### Aim of the task
Since only part of the material is needed, please repeat exactly the line that includes "Kölner Neumarkt: Proteste" and every line after it, up to the last.

### Provided entries
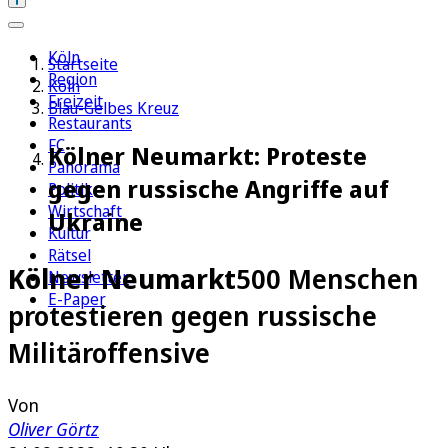
Köln
Startseite
Region
Köln
Freizeit
Blau-Gelbes Kreuz
Restaurants
FC
Kölner Neumarkt: Proteste
Panorama
gegen russische Angriffe auf
Politik
Wirtschaft
Ukraine
Kultur
Rätsel
Kölner Neumarkt
500 Menschen
Newsletter
E-Paper
protestieren gegen russische
Militäroffensive
Von
Oliver Görtz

### Your solution
Kölner Neumarkt: Proteste
Panorama
gegen russische Angriffe auf
Politik
Wirtschaft
Ukraine
Kultur
Rätsel
Kölner Neumarkt
500 Menschen
Newsletter
E-Paper
protestieren gegen russische
Militäroffensive
Von
Oliver Görtz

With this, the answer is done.